#### Required action
Only the lines from the line that contains "Net sales revenue" through the final line of the entries below belong in your answer, copied exactly and without pictures.

#### Data listing
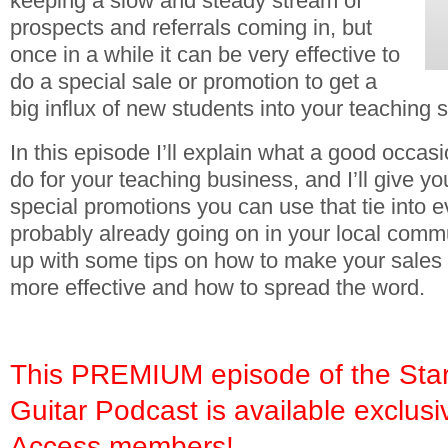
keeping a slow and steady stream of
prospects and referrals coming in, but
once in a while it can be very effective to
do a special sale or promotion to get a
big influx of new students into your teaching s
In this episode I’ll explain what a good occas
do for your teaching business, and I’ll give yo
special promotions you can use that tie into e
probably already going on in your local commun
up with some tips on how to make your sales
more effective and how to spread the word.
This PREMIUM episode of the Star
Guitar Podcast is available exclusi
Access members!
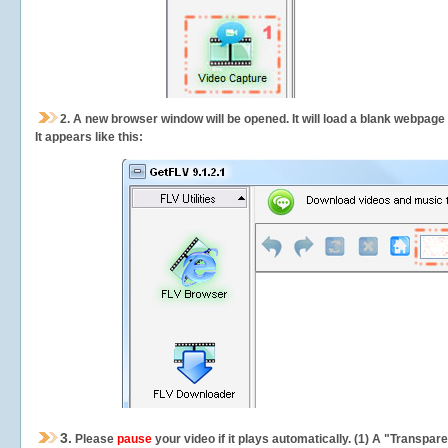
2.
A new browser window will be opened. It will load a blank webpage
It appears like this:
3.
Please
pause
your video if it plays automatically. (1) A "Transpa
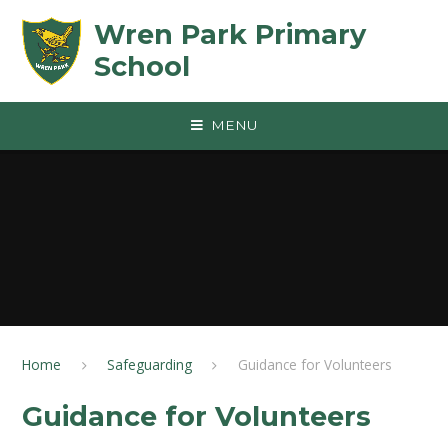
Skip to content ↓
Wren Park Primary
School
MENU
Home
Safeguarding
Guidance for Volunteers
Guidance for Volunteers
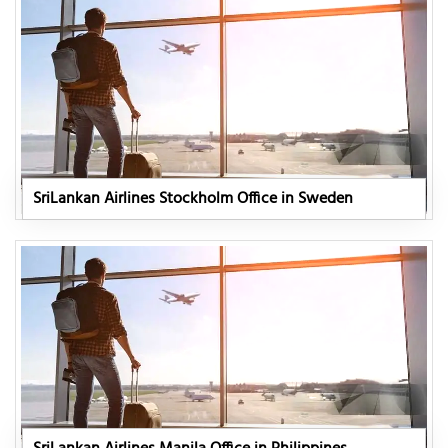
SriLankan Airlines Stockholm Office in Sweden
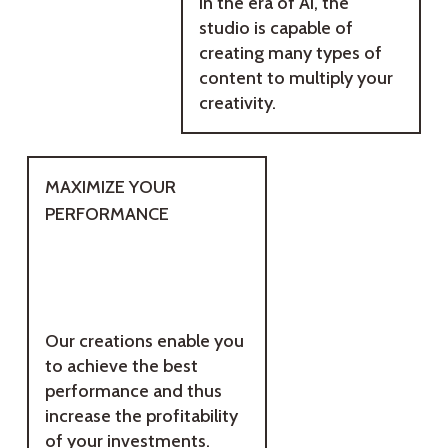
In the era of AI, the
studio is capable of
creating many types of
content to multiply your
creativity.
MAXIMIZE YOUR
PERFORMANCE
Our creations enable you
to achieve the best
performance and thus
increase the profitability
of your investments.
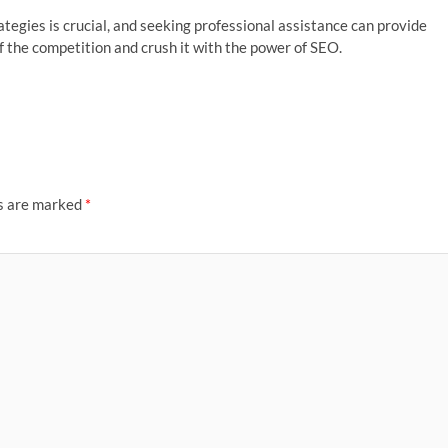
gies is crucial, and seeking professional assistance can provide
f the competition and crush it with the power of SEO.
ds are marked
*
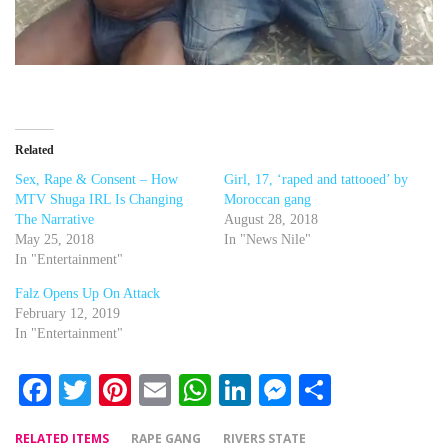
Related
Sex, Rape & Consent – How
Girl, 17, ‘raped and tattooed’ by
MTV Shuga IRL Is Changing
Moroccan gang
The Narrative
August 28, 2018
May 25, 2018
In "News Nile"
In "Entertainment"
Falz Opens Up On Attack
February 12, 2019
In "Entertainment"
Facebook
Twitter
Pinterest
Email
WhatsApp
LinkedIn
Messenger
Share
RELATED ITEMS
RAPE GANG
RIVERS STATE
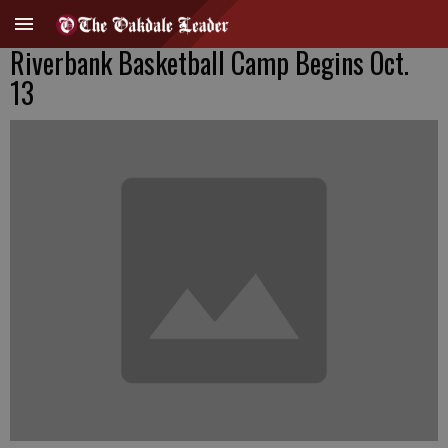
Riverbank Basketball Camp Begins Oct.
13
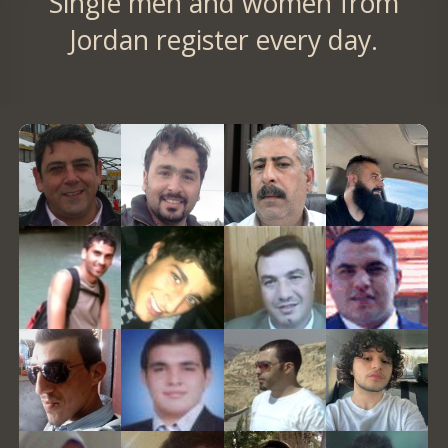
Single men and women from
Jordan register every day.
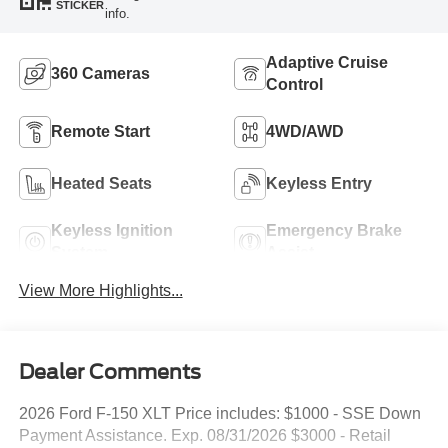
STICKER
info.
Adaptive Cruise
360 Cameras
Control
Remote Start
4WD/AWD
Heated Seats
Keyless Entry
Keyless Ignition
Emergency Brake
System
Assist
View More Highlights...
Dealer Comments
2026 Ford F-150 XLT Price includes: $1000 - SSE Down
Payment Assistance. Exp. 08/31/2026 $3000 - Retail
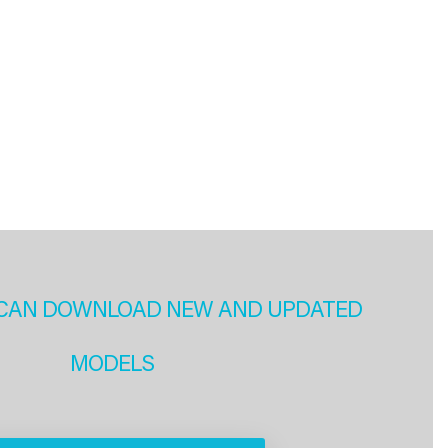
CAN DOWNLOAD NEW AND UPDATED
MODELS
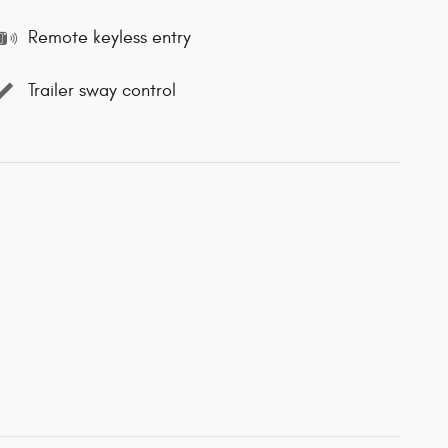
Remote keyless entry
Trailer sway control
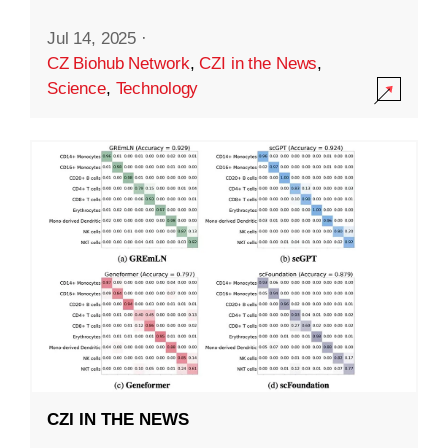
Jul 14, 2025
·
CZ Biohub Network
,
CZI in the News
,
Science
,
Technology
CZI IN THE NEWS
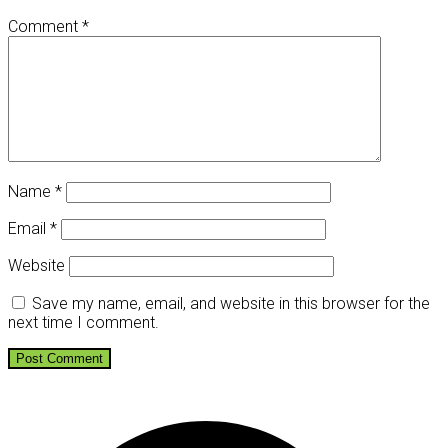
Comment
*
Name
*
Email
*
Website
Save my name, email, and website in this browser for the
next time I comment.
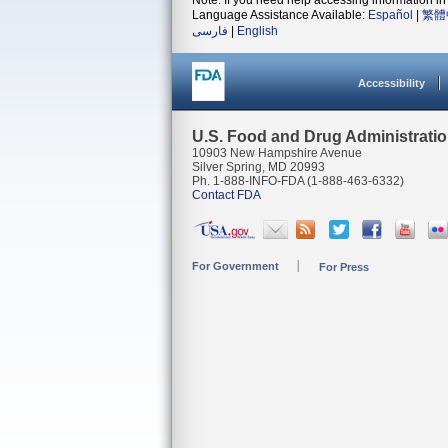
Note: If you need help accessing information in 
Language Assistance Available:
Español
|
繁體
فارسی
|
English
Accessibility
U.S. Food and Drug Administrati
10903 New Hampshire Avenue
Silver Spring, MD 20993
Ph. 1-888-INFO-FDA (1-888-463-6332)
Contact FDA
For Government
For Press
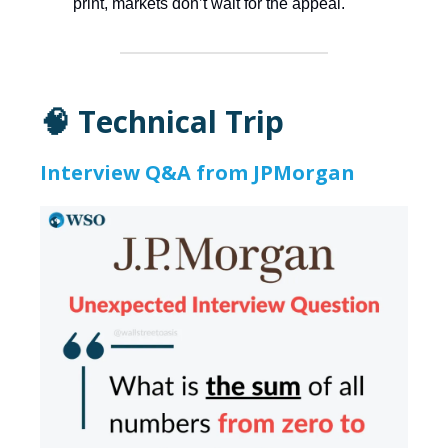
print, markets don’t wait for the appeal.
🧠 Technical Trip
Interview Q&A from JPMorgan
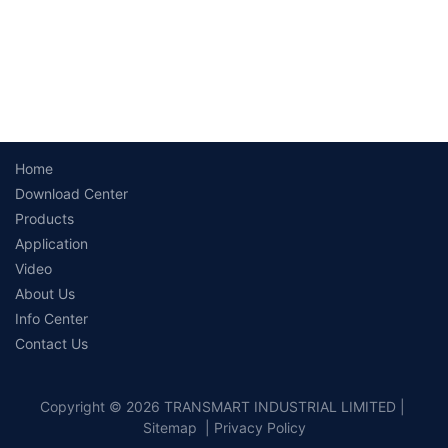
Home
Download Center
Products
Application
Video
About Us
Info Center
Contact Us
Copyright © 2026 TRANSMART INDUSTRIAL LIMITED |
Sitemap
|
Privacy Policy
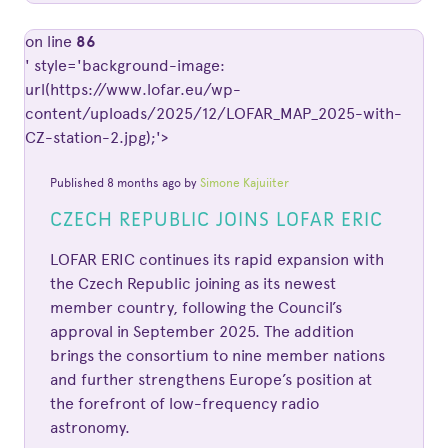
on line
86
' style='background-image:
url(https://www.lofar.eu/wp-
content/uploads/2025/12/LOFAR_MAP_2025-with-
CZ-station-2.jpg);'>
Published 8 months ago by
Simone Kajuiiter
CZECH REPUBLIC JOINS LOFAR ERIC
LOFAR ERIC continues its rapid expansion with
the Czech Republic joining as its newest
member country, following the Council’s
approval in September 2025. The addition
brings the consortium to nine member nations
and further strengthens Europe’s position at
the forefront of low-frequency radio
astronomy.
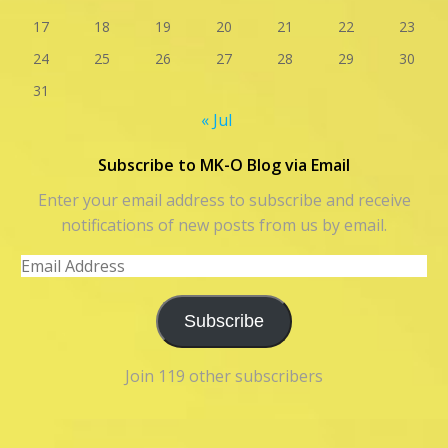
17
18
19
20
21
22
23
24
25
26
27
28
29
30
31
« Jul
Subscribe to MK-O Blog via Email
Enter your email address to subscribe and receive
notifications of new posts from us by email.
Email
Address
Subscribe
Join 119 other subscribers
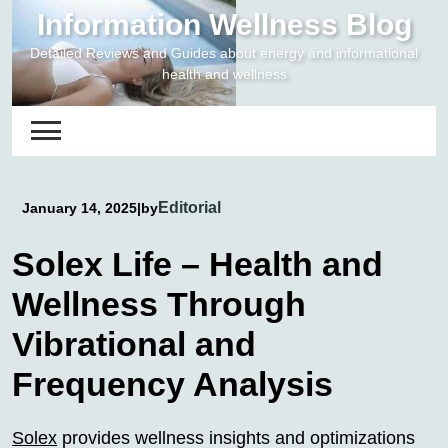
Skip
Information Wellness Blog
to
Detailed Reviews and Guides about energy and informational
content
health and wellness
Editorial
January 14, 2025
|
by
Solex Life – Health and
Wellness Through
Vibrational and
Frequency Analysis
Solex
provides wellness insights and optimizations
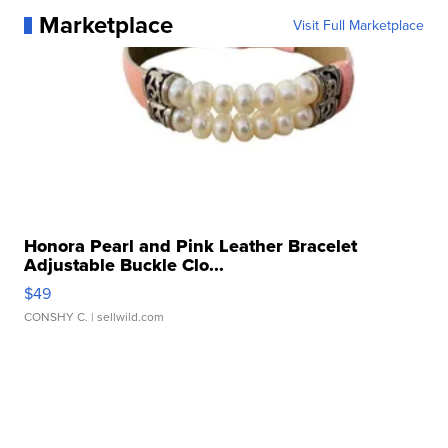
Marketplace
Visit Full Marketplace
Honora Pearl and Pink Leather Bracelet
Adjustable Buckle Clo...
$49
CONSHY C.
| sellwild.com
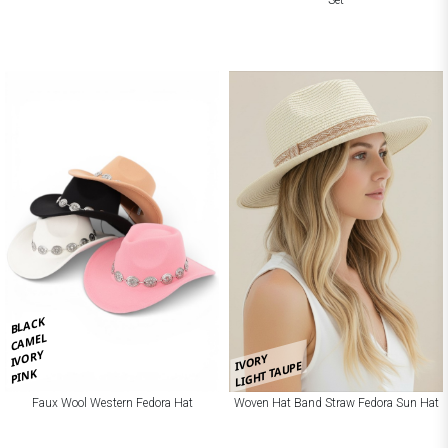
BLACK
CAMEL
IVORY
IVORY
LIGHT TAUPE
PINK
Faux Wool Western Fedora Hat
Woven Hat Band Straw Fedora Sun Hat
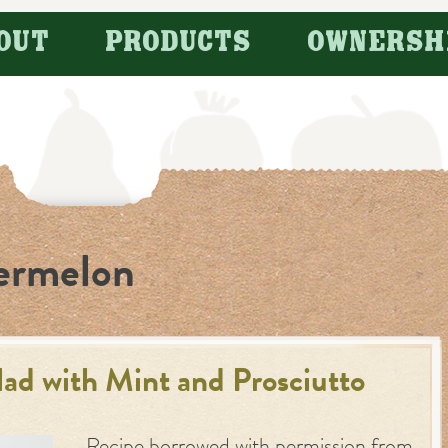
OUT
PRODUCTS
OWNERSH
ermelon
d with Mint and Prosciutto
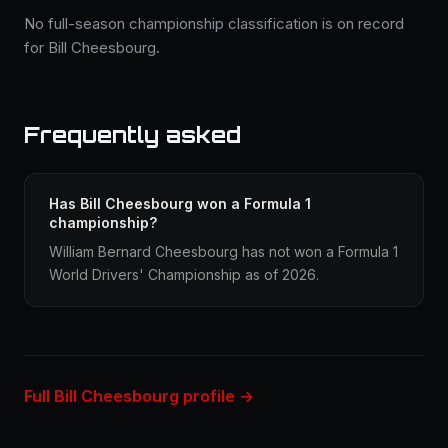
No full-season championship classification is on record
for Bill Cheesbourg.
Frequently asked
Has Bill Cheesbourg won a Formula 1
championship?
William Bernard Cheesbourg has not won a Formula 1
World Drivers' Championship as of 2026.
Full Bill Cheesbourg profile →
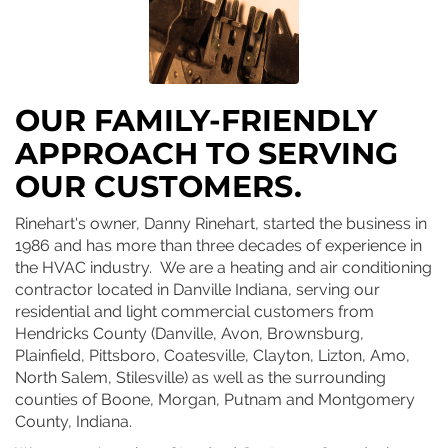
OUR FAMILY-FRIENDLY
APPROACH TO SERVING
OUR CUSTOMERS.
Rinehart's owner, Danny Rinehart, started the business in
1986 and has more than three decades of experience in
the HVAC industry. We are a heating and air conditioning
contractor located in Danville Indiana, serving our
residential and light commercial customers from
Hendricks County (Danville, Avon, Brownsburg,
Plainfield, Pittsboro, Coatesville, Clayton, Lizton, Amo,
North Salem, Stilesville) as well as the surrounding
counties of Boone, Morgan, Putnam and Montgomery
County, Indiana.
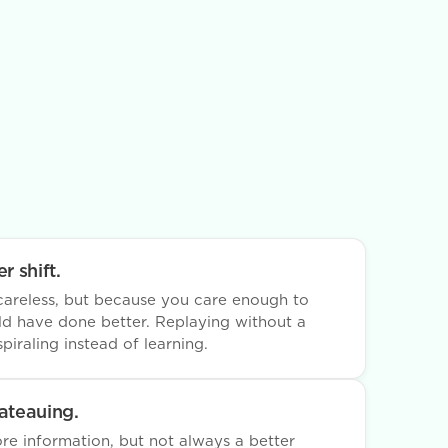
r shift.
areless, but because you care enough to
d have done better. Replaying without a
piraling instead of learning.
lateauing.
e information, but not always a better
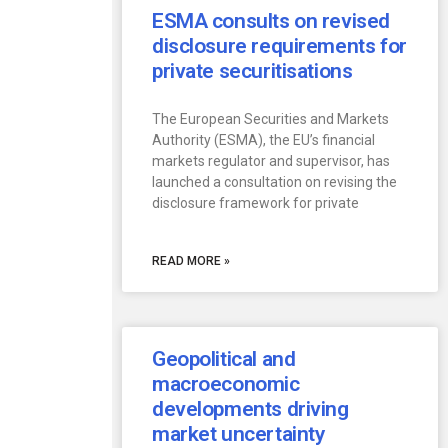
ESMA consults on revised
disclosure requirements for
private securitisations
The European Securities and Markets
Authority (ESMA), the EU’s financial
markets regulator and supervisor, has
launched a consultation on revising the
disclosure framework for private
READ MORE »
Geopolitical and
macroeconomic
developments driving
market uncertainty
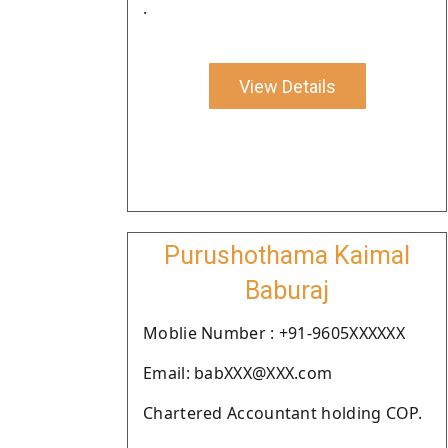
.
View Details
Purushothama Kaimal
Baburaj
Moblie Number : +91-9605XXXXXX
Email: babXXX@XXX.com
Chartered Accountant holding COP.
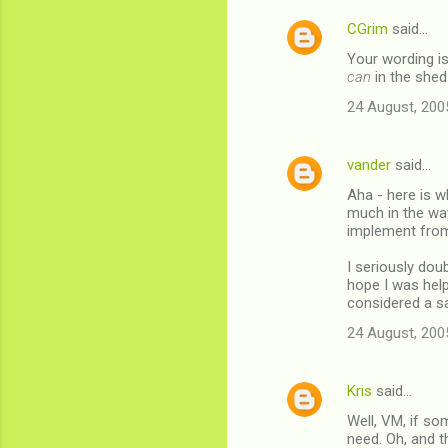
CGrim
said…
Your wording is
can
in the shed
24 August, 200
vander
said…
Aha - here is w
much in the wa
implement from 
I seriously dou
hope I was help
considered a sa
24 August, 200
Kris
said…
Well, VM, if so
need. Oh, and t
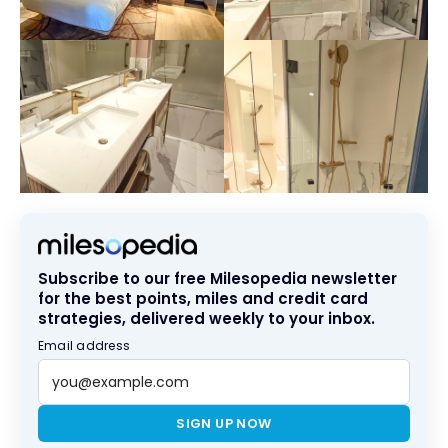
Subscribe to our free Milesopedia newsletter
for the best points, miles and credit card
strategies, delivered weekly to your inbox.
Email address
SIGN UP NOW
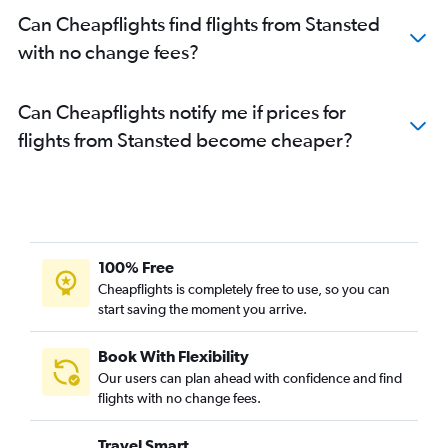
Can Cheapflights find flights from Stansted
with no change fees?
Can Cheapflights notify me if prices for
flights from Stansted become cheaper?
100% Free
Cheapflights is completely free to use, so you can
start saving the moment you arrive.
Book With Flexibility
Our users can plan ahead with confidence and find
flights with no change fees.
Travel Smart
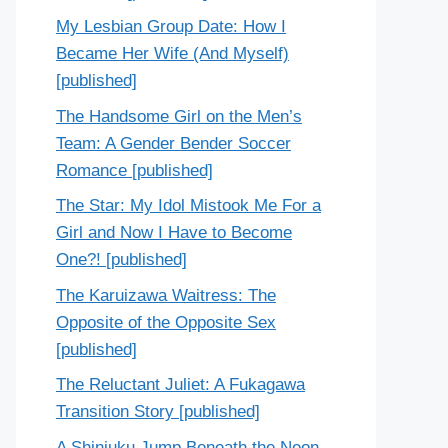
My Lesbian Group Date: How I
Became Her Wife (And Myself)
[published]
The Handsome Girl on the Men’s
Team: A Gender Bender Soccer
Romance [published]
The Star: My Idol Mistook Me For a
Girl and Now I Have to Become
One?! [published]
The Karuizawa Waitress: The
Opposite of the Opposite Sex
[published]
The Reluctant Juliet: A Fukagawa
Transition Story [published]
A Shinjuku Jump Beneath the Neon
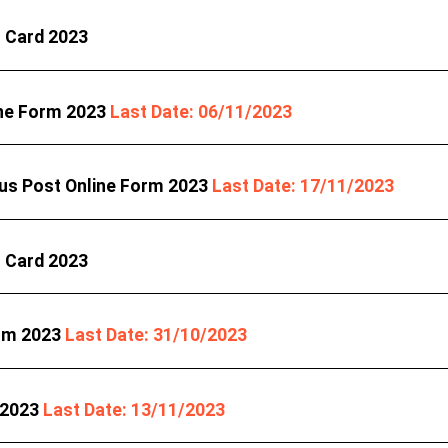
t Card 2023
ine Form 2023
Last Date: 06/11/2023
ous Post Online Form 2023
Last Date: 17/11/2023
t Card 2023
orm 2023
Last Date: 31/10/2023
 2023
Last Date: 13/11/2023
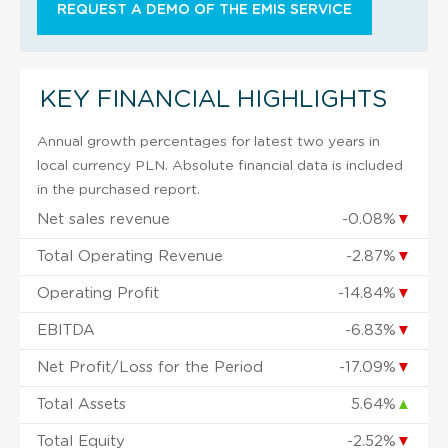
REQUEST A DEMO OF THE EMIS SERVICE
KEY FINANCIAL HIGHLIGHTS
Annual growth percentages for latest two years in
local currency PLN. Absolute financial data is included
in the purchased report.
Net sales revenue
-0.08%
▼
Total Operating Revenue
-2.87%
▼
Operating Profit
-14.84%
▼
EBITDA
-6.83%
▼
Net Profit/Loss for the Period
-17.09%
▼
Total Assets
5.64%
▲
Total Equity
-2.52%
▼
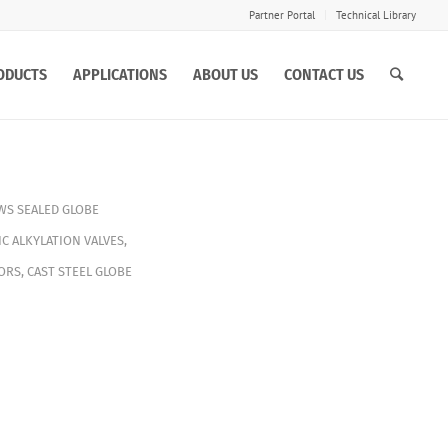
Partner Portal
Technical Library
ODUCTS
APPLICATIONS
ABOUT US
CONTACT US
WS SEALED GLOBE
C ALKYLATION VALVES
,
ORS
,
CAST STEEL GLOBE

#### Response to the task
Net sales revenue
-0.08%
▼
Total Operating Revenue
-2.87%
▼
Operating Profit
-14.84%
▼
EBITDA
-6.83%
▼
Net Profit/Loss for the Period
-17.09%
▼
Total Assets
5.64%
▲
Total Equity
-2.52%
▼
Partner Portal
Technical Library
ODUCTS
APPLICATIONS
ABOUT US
CONTACT US
WS SEALED GLOBE
C ALKYLATION VALVES
,
ORS
,
CAST STEEL GLOBE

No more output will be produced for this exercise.